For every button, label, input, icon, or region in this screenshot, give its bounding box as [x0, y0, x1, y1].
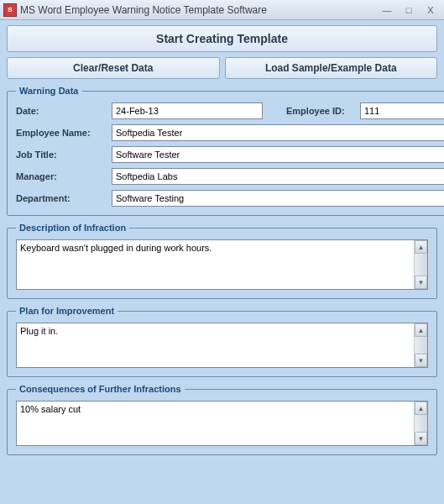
plan-legend: Plan for Improvement — [16, 306, 118, 316]
clear-reset-button[interactable]: Clear/Reset Data — [7, 57, 220, 79]
content-area: Start Creating Template Clear/Reset Data… — [0, 20, 444, 467]
department-label: Department: — [16, 193, 105, 203]
scroll-down-icon[interactable]: ▼ — [415, 354, 427, 367]
date-input[interactable] — [112, 102, 263, 119]
warning-data-legend: Warning Data — [16, 86, 82, 96]
start-creating-button[interactable]: Start Creating Template — [7, 25, 437, 52]
plan-textarea-wrap: ▲ ▼ — [16, 323, 428, 368]
employee-name-row: Employee Name: — [16, 124, 444, 141]
employee-name-input[interactable] — [112, 124, 444, 141]
manager-label: Manager: — [16, 171, 105, 181]
plan-scrollbar[interactable]: ▲ ▼ — [414, 323, 427, 367]
infraction-textarea[interactable] — [17, 240, 414, 289]
scroll-track[interactable] — [415, 254, 427, 276]
scroll-down-icon[interactable]: ▼ — [415, 432, 427, 445]
job-title-input[interactable] — [112, 146, 444, 163]
infraction-legend: Description of Infraction — [16, 223, 129, 233]
load-sample-button[interactable]: Load Sample/Example Data — [225, 57, 438, 79]
employee-id-input[interactable] — [360, 102, 444, 119]
scroll-up-icon[interactable]: ▲ — [415, 240, 427, 254]
date-row: Date: Employee ID: — [16, 102, 444, 119]
job-title-row: Job Title: — [16, 146, 444, 163]
scroll-up-icon[interactable]: ▲ — [415, 402, 427, 415]
consequences-scrollbar[interactable]: ▲ ▼ — [414, 402, 427, 445]
button-row: Clear/Reset Data Load Sample/Example Dat… — [7, 57, 437, 79]
job-title-label: Job Title: — [16, 150, 105, 160]
consequences-group: Consequences of Further Infractions ▲ ▼ — [7, 384, 437, 455]
scroll-track[interactable] — [415, 337, 427, 354]
close-button[interactable]: X — [420, 3, 441, 17]
minimize-button[interactable]: — — [377, 3, 397, 17]
manager-input[interactable] — [112, 168, 444, 185]
date-label: Date: — [16, 106, 105, 116]
scroll-track[interactable] — [415, 415, 427, 432]
manager-row: Manager: — [16, 168, 444, 185]
scroll-down-icon[interactable]: ▼ — [415, 276, 427, 289]
titlebar: S MS Word Employee Warning Notice Templa… — [0, 0, 444, 20]
app-icon: S — [3, 3, 17, 17]
consequences-textarea-wrap: ▲ ▼ — [16, 401, 428, 446]
maximize-button[interactable]: □ — [399, 3, 419, 17]
employee-name-label: Employee Name: — [16, 128, 105, 138]
plan-group: Plan for Improvement ▲ ▼ — [7, 306, 437, 377]
warning-data-group: Warning Data Date: Employee ID: Employee… — [7, 86, 444, 216]
window-controls: — □ X — [377, 3, 441, 17]
department-input[interactable] — [112, 190, 444, 207]
employee-id-label: Employee ID: — [286, 106, 353, 116]
plan-textarea[interactable] — [17, 323, 414, 367]
consequences-textarea[interactable] — [17, 402, 414, 445]
consequences-legend: Consequences of Further Infractions — [16, 384, 185, 394]
scroll-up-icon[interactable]: ▲ — [415, 323, 427, 337]
department-row: Department: — [16, 190, 444, 207]
infraction-group: Description of Infraction ▲ ▼ — [7, 223, 437, 299]
window-title: MS Word Employee Warning Notice Template… — [20, 4, 377, 16]
infraction-scrollbar[interactable]: ▲ ▼ — [414, 240, 427, 289]
infraction-textarea-wrap: ▲ ▼ — [16, 239, 428, 290]
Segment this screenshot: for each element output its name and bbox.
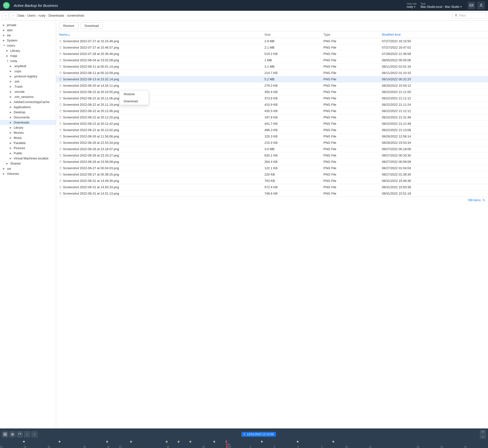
table-row[interactable]: 🗒Screenshot 2022-08-26 at 22.53.34.png 2… bbox=[56, 140, 488, 146]
table-row[interactable]: 🗒Screenshot 2022-07-28 at 20.36.48.png 5… bbox=[56, 51, 488, 57]
user-icon[interactable] bbox=[477, 1, 485, 9]
table-row[interactable]: 🗒Screenshot 2022-08-31 at 14.50.33.png 5… bbox=[56, 184, 488, 190]
table-row[interactable]: 🗒Screenshot 2022-08-22 at 20.12.06.png 4… bbox=[56, 108, 488, 114]
file-type-cell: PNG File bbox=[321, 127, 379, 133]
sidebar-item-applications[interactable]: ▶Applications bbox=[0, 104, 56, 110]
sidebar-item-.cups[interactable]: ▶.cups bbox=[0, 69, 56, 74]
sidebar-item-.anydesk[interactable]: ▶.anydesk bbox=[0, 63, 56, 69]
backup-dot[interactable] bbox=[297, 441, 299, 443]
sidebar-label: Applications bbox=[14, 105, 31, 109]
sidebar-item-maja[interactable]: ▶maja bbox=[0, 53, 56, 58]
table-row[interactable]: 🗒Screenshot 2022-07-27 at 15.46.57.png 2… bbox=[56, 44, 488, 51]
sidebar-item-.ssh[interactable]: ▶.ssh bbox=[0, 79, 56, 84]
col-type[interactable]: Type bbox=[321, 31, 379, 38]
table-row[interactable]: 🗒Screenshot 2022-08-27 at 00.38.25.png 2… bbox=[56, 171, 488, 178]
timeline-count: 2 bbox=[244, 433, 245, 436]
refresh-icon[interactable]: ↻ bbox=[483, 198, 485, 202]
timeline-prev-icon[interactable]: ‹ bbox=[24, 431, 30, 438]
table-row[interactable]: 🗒Screenshot 2022-08-31 at 14.49.30.png 7… bbox=[56, 178, 488, 184]
backup-arrow[interactable]: ▼ bbox=[189, 440, 192, 444]
sidebar-item-music[interactable]: ▶Music bbox=[0, 135, 56, 140]
col-size[interactable]: Size bbox=[262, 31, 321, 38]
backup-arrow[interactable]: ▼ bbox=[177, 440, 180, 444]
context-menu-download[interactable]: Download bbox=[120, 98, 149, 105]
sidebar-item-movies[interactable]: ▶Movies bbox=[0, 130, 56, 135]
filter-box[interactable]: Filter bbox=[452, 12, 486, 19]
table-row[interactable]: 🗒Screenshot 2022-08-26 at 23.58.08.png 2… bbox=[56, 159, 488, 165]
sidebar-item-desktop[interactable]: ▶Desktop bbox=[0, 110, 56, 115]
timeline-grid-icon[interactable] bbox=[2, 431, 8, 438]
timeline-next-icon[interactable]: › bbox=[31, 431, 38, 438]
forward-button[interactable]: › bbox=[10, 12, 17, 19]
col-modified[interactable]: Modified time bbox=[379, 31, 488, 38]
table-row[interactable]: 🗒Screenshot 2022-08-11 at 00.10.09.png 2… bbox=[56, 70, 488, 76]
table-row[interactable]: 🗒Screenshot 2022-08-04 at 23.02.09.png 1… bbox=[56, 57, 488, 63]
table-row[interactable]: 🗒Screenshot 2022-08-26 at 23.18.07.png 3… bbox=[56, 146, 488, 152]
table-row[interactable]: 🗒Screenshot 2022-08-13 at 23.32.14.png 5… bbox=[56, 76, 488, 83]
restore-button[interactable]: Restore bbox=[59, 22, 79, 29]
sidebar-item-pictures[interactable]: ▶Pictures bbox=[0, 146, 56, 151]
col-name[interactable]: Name ▴ bbox=[56, 31, 262, 38]
backup-arrow[interactable]: ▼ bbox=[165, 440, 168, 444]
table-row[interactable]: 🗒Screenshot 2022-07-27 at 15.15.48.png 2… bbox=[56, 38, 488, 44]
sidebar-item-documents[interactable]: ▶Documents bbox=[0, 115, 56, 120]
sidebar-item-sbin[interactable]: ▶sbin bbox=[0, 28, 56, 33]
backup-dot[interactable] bbox=[332, 441, 334, 443]
backup-dot[interactable] bbox=[59, 441, 61, 443]
sidebar-item-system[interactable]: ▶System bbox=[0, 38, 56, 43]
sidebar-item-users[interactable]: ▼Users bbox=[0, 43, 56, 48]
backup-dot[interactable] bbox=[23, 441, 25, 443]
download-button[interactable]: Download bbox=[81, 22, 103, 29]
timeline-tick bbox=[60, 447, 60, 448]
sidebar-label: .vscode bbox=[14, 90, 25, 94]
table-row[interactable]: 🗒Screenshot 2022-08-27 at 00.04.03.png 1… bbox=[56, 165, 488, 171]
sidebar-item-library[interactable]: ▶Library bbox=[0, 48, 56, 53]
sidebar-item-volumes[interactable]: ▶Volumes bbox=[0, 171, 56, 176]
table-row[interactable]: 🗒Screenshot 2022-08-26 at 11.56.08.png 1… bbox=[56, 133, 488, 140]
timeline-refresh-icon[interactable] bbox=[17, 431, 23, 438]
sidebar-arrow: ▶ bbox=[10, 136, 13, 139]
app-title: Active Backup for Business bbox=[14, 3, 403, 8]
breadcrumb-data: Data bbox=[18, 14, 24, 17]
zoom-out-button[interactable]: − bbox=[480, 435, 486, 439]
sidebar-item-shared[interactable]: ▶Shared bbox=[0, 161, 56, 166]
sidebar-item-rusty[interactable]: ▼rusty bbox=[0, 58, 56, 63]
view-role-chevron[interactable]: ▾ bbox=[414, 5, 415, 8]
sidebar-item-.protocol-registry[interactable]: ▶.protocol-registry bbox=[0, 74, 56, 79]
item-count: 596 items bbox=[468, 198, 481, 202]
table-row[interactable]: 🗒Screenshot 2022-08-31 at 14.51.13.png 7… bbox=[56, 190, 488, 197]
backup-dot[interactable] bbox=[261, 441, 263, 443]
zoom-in-button[interactable]: + bbox=[480, 430, 486, 434]
sidebar-item-public[interactable]: ▶Public bbox=[0, 151, 56, 156]
table-row[interactable]: 🗒Screenshot 2022-08-11 at 00.01.14.png 3… bbox=[56, 63, 488, 70]
backup-arrow[interactable]: ▼ bbox=[213, 440, 216, 444]
context-menu-restore[interactable]: Restore bbox=[120, 91, 149, 98]
table-row[interactable]: 🗒Screenshot 2022-08-26 at 23.33.27.png 6… bbox=[56, 152, 488, 159]
sidebar-item-.zsh_sessions[interactable]: ▶.zsh_sessions bbox=[0, 94, 56, 99]
back-button[interactable]: ‹ bbox=[2, 12, 9, 19]
task-chevron[interactable]: ▾ bbox=[460, 5, 462, 8]
sidebar-item-downloads[interactable]: ▶Downloads bbox=[0, 120, 56, 125]
svg-marker-3 bbox=[455, 14, 457, 17]
sidebar-item-private[interactable]: ▶private bbox=[0, 22, 56, 28]
table-row[interactable]: 🗒Screenshot 2022-08-22 at 20.12.20.png 1… bbox=[56, 114, 488, 121]
sidebar-item-virtual-machines.localize[interactable]: ▶Virtual Machines.localize bbox=[0, 156, 56, 161]
file-icon: 🗒 bbox=[59, 128, 62, 132]
file-icon: 🗒 bbox=[59, 135, 62, 138]
sidebar-item-.vscode[interactable]: ▶.vscode bbox=[0, 89, 56, 94]
backup-arrow[interactable]: ▼ bbox=[130, 440, 132, 444]
backup-arrow[interactable]: ▼ bbox=[106, 440, 109, 444]
table-row[interactable]: 🗒Screenshot 2022-08-20 at 14.54.11.png 2… bbox=[56, 83, 488, 89]
sidebar-item-adobeconnectappcache[interactable]: ▶AdobeConnectAppCache bbox=[0, 99, 56, 104]
sidebar-item-parallels[interactable]: ▶Parallels bbox=[0, 140, 56, 146]
file-size-cell: 373.8 KB bbox=[262, 95, 321, 102]
timeline-circle-icon[interactable] bbox=[9, 431, 16, 438]
svg-rect-1 bbox=[470, 4, 473, 7]
table-row[interactable]: 🗒Screenshot 2022-08-22 at 20.12.42.png 4… bbox=[56, 121, 488, 127]
notifications-icon[interactable] bbox=[468, 1, 475, 9]
sidebar-item-sw[interactable]: ▶sw bbox=[0, 33, 56, 38]
sidebar-item-.trash[interactable]: ▶.Trash bbox=[0, 84, 56, 89]
table-row[interactable]: 🗒Screenshot 2022-08-22 at 20.13.02.png 4… bbox=[56, 127, 488, 133]
sidebar-item-library[interactable]: ▶Library bbox=[0, 125, 56, 130]
sidebar-item-usr[interactable]: ▶usr bbox=[0, 166, 56, 171]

**Task instructions**: The word "restore" appears on some lines of the data above; say how many such lines there are, with nothing else.

**Solution to the problem**: 2